• Kayleigh Goodman

How to eat a sustainable diet for weight loss and planet

Updated: Oct 9

For many of us, the word "diet" is synonymous with weight loss. When we at Floop talk about sustainable diets, we mean choosing food that's better for the long term health of the planet. But when it comes to food choices, losing weight is a priority for many people.


A plant-based diet can reduce your carbon footprint. So I was curious... Can a diet that's sustainable for the environment also be sustainable for weight loss?


To find out, I spoke with Coral Sirett, a weight loss and nutrition coach. Coral is the founder of Zest Health and specialises in weight management through plant-based diets. She is also an expert in workplace wellbeing and the different experiences that shape our relationship with food.


Coral shared her personal journey with weight management and explained some of the drawbacks of popular diets, like keto and intermittent fasting.

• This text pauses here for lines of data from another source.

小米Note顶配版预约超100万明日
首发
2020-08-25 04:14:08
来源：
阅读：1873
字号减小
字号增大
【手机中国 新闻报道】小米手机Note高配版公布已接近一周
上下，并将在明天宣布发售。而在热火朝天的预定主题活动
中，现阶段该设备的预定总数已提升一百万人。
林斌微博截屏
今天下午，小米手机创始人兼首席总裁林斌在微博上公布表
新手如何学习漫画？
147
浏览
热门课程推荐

She also exposed some of the secrets we might discover about our eating habits using food diaries and shared her tips for building healthy food habits.

You'll also find Coral's healthy and sustainable breakfast recipes, and their carbon footprint, in the Floop app.

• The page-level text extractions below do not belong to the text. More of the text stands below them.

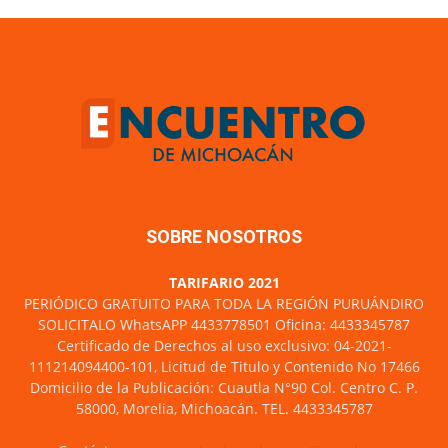
SOBRE NOSOTROS
TARIFARIO 2021
PERIÓDICO GRATUITO PARA TODA LA REGIÓN PURUÁNDIRO
SOLICITALO WhatsAPP 4433778501 Oficina: 4433345787
Certificado de Derechos al uso exclusivo: 04-2021-
111214094400-101, Licitud de Titulo y Contenido No 17466
Domicilio de la Publicación: Cuautla N°90 Col. Centro C. P.
58000, Morelia, Michoacán. TEL. 4433345787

Plant-based nutritionist Callum Weir founder of Yumfu


Coral Sirett

Founder of Zest Health

www.zest-health.com

@zesthealthliving


✨ Get Coral's 5 Tips to Feel Body Confident



How did you become interested in weight management?

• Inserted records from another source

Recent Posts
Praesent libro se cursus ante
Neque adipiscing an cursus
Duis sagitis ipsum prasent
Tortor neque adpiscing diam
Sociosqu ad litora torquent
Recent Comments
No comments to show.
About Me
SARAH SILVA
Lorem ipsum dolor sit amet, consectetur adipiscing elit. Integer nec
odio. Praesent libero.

In my 20s and 30s, I didn't have the best relationship with food. My weight would fluctuate quite a lot. I drank quite a lot of alcohol at the time, would get frustrated with my weight and end up skipping meals. Then I'd end up eating more than if I hadn't skipped the meal in the first place... sit down and eat a whole packet of biscuits or a family pack of crisps in one go, so really not a healthy approach. I relied a lot on processed food and wasn't interested in healthy eating.

Then when I decided to become vegan, which was over 14 years ago, I wanted to do it right. I didn't want to be one of those people who became poorly or wasn't getting the proper nutrition. So I decided to start educating myself and reading about nutrition. I realised I hadn't been eating that well, so that's when I started [eating more] whole foods.

From that, I decided to study nutrition and weight management formally so I did a course to get an advanced diploma because I wanted a qualification that was recognised in the UK. I also decided to study plant-based nutrition with eCornell in the U.S., in conjunction with the Center for Nutrition Studies by T. Colin Campbell, who some people may know from The China Study.

Most people's weight fluctuates to some extent, particularly for women. The weight that I struggled to shift for years started to come off, and even before that time... when I've been intensive training for marathons... I'd really struggled with my weight still. This was just a much more effortless way to do it. I got down to a healthy weight, and I've stayed there ever since without trying.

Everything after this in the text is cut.